== Segment start ==

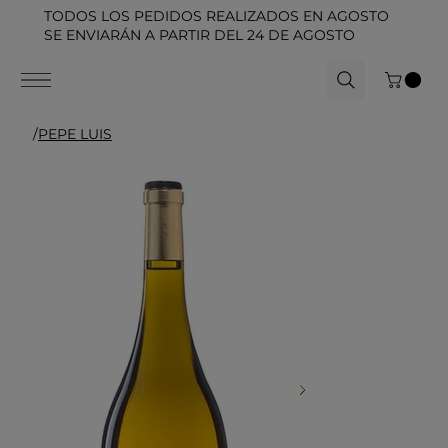
TODOS LOS PEDIDOS REALIZADOS EN AGOSTO
SE ENVIARÁN A PARTIR DEL 24 DE AGOSTO
/
PEPE LUIS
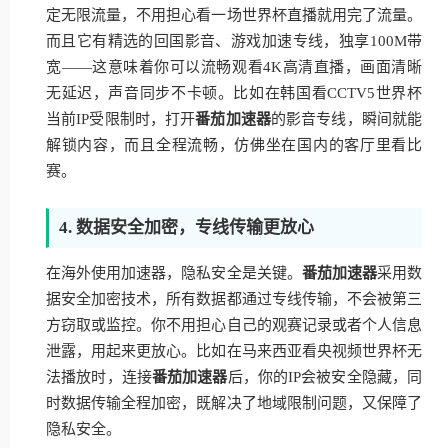
定无限流量，不用担心看一场世界杯直播就用完了流量。
而且它有精选的回国影音、游戏加速专线，独享100M带
宽——这意味着你可以流畅观看4K高清直播，画面清晰
无延迟，声音同步不卡顿。比如在韩国看CCTV5世界杯
当前IP受限制时，打开
番茄加速器
的影音专线，瞬间就能
解锁内容，而且全程流畅，仿佛坐在国内的客厅里看比
赛。
4. 数据安全加密，专线传输更放心
在海外使用加速器，隐私安全是关键。
番茄加速器
采用数
据安全加密技术，所有数据都通过专线传输，不会被第三
方窃取或监控。你不用担心自己的观赛记录或者个人信息
泄露，用起来更放心。比如在马来西亚看央视频世界杯无
法播放时，连接
番茄加速器
后，你的IP会被安全隐藏，同
时数据传输全程加密，既解决了地域限制问题，又保障了
隐私安全。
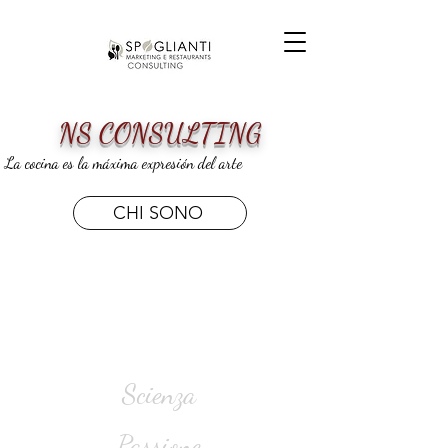
NS CONSULTING
La cocina es la máxima expresión del arte
CHI SONO
Scienza
Passione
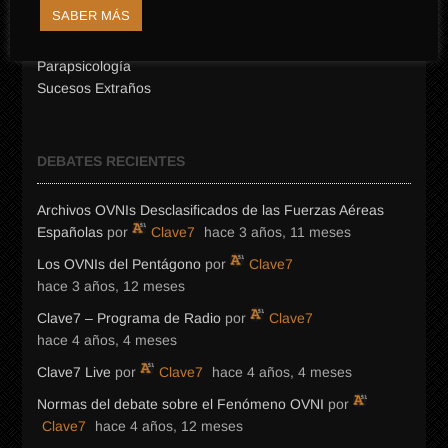
Misterios de Canarias
SABER MÁS
Novedades de Clave7
Ocultismo
Parapsicología
Sucesos Extraños
DEBATES RECIENTES
Archivos OVNIs Desclasificados de las Fuerzas Aéreas
Españolas
por
Clave7
hace 3 años, 11 meses
Los OVNIs del Pentágono
por
Clave7
hace 3 años, 12 meses
Clave7 – Programa de Radio
por
Clave7
hace 4 años, 4 meses
Clave7 Live
por
Clave7
hace 4 años, 4 meses
Normas del debate sobre el Fenómeno OVNI
por
Clave7
hace 4 años, 12 meses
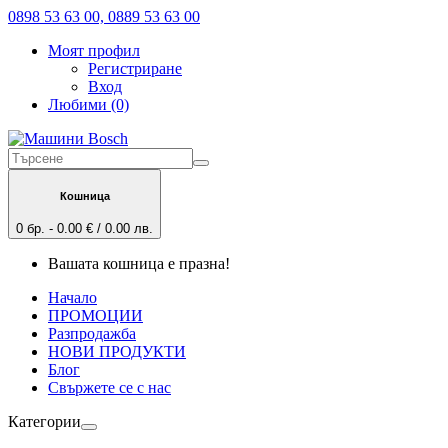
0898 53 63 00, 0889 53 63 00
Моят профил
Регистриране
Вход
Любими (0)
Кошница
0 бр. - 0.00 € / 0.00 лв.
Вашата кошница е празна!
Начало
ПРОМОЦИИ
Разпродажба
НОВИ ПРОДУКТИ
Блог
Свържете се с нас
Категории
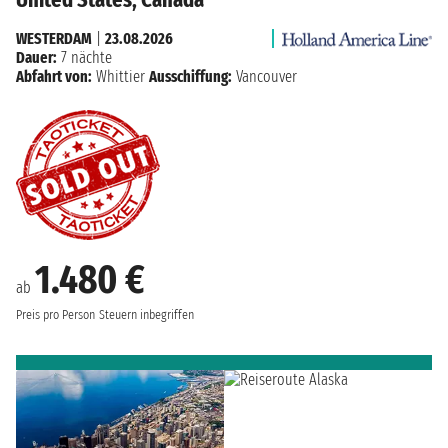
WESTERDAM
|
23.08.2026
Dauer:
7 nächte
Abfahrt von:
Whittier
Ausschiffung:
Vancouver
1.480 €
ab
Preis pro Person
Steuern inbegriffen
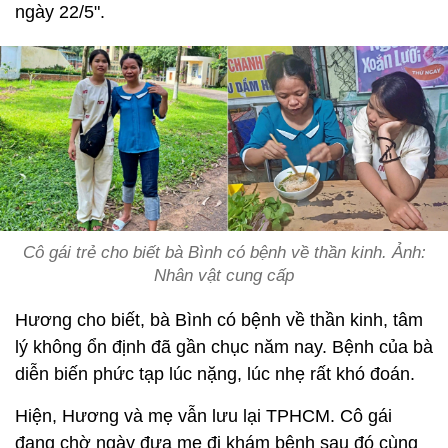
ngày 22/5".
Cô gái trẻ cho biết bà Bình có bệnh về thần kinh. Ảnh:
Nhân vật cung cấp
Hương cho biết, bà Bình có bệnh về thần kinh, tâm
lý không ổn định đã gần chục năm nay. Bệnh của bà
diễn biến phức tạp lúc nặng, lúc nhẹ rất khó đoán.
Hiện, Hương và mẹ vẫn lưu lại TPHCM. Cô gái
đang chờ ngày đưa mẹ đi khám bệnh sau đó cùng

== Segment end ==

**Exercise details:**
Reproduce the lines above, exactly and exclusively, from the line containing "hace 3 años, 11 meses" down to the last line, both included; pictures are not part of the copy.

**Solution for this task:**
hace 3 años, 11 meses
Los OVNIs del Pentágono
por
Clave7
hace 3 años, 12 meses
Clave7 – Programa de Radio
por
Clave7
hace 4 años, 4 meses
Clave7 Live
por
Clave7
hace 4 años, 4 meses
Normas del debate sobre el Fenómeno OVNI
por
Clave7
hace 4 años, 12 meses
0898 53 63 00, 0889 53 63 00
Моят профил
Регистриране
Вход
Любими (0)
Кошница
0 бр. - 0.00 € / 0.00 лв.
Вашата кошница е празна!
Начало
ПРОМОЦИИ
Разпродажба
НОВИ ПРОДУКТИ
Блог
Свържете се с нас
Категории
WESTERDAM
|
23.08.2026
Dauer:
7 nächte
Abfahrt von:
Whittier
Ausschiffung:
Vancouver
1.480 €
ab
Preis pro Person
Steuern inbegriffen
ngày 22/5".
Cô gái trẻ cho biết bà Bình có bệnh về thần kinh. Ảnh:
Nhân vật cung cấp
Hương cho biết, bà Bình có bệnh về thần kinh, tâm
lý không ổn định đã gần chục năm nay. Bệnh của bà
diễn biến phức tạp lúc nặng, lúc nhẹ rất khó đoán.
Hiện, Hương và mẹ vẫn lưu lại TPHCM. Cô gái
đang chờ ngày đưa mẹ đi khám bệnh sau đó cùng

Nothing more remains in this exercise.